Überraschung: Er kam in Gummistiefeln und mit Mistgabel zur Bilanzpressekonferenz. Josef Ackermann geht zurück in die Schweiz und übernimmt den elterlichen Hof.

Die heute vorgelegten Zahlen der Deutschen Bank sind erschütternd. Ackermann gab sich denn auch auf der Bilanzpressekonferenz keine große Mühe mehr. Statt Zwirn und guter Laune trug Josef Gummistiefel und einen blauen Overall.

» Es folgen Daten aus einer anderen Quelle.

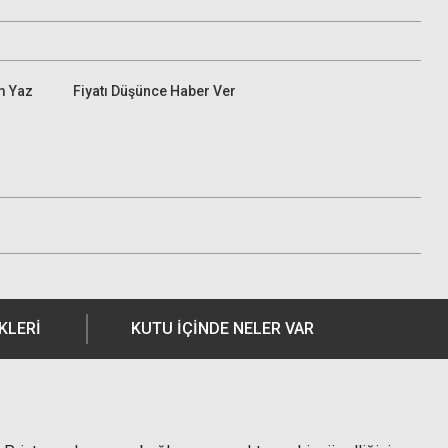
m Yaz
Fiyatı Düşünce Haber Ver
KLERI
KUTU İÇİNDE NELER VAR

Zur Bilanz selbst sagte er: „Können Sie ja selbst nachlesen“. Schon nach 2 Minuten drängte Ackermann ans Buf-fet. Dazu ließ er eigens einen Bergkäse von „d´heim“ servieren. Außerdem gab es Most und Brezeln.

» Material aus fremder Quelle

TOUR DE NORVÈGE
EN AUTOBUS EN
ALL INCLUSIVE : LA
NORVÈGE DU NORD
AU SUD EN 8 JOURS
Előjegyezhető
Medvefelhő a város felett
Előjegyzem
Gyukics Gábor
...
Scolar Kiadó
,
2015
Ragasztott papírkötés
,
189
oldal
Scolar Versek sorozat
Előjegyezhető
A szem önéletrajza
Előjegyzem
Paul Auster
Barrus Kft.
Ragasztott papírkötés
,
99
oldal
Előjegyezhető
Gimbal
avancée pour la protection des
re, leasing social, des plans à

Bekannt wurde, dass Vater Ackermann sich weigert den Hof zu übergeben. Der Bub hat damals nur Unsinn im Kopf gehabt und heute auch. Dem vertraue ich unser Familien-Vermögen doch nicht an – wurde Vater-Ackermann im Churer-Boten zitiert.

Nach dem zweiten Glas Most hat Ackermann dann ausgepackt: Zum Schluss habe ich die Bilanz selbst nicht mehr verstanden. „Genau genommen haben wir im Vorstand stundenlang über den Papieren gelegen und uns gestritten, was das oder jenes bedeutet. So richtig Ahnung gehabt hat da keiner“.

Alle waren froh, wenn wir dann zum gemeinsamen Mittagessen zum Italiener sind. Da gab es immer was zu lachen und meistens war das Essen auch ganz gut – aber nicht ganz billig. Grappa.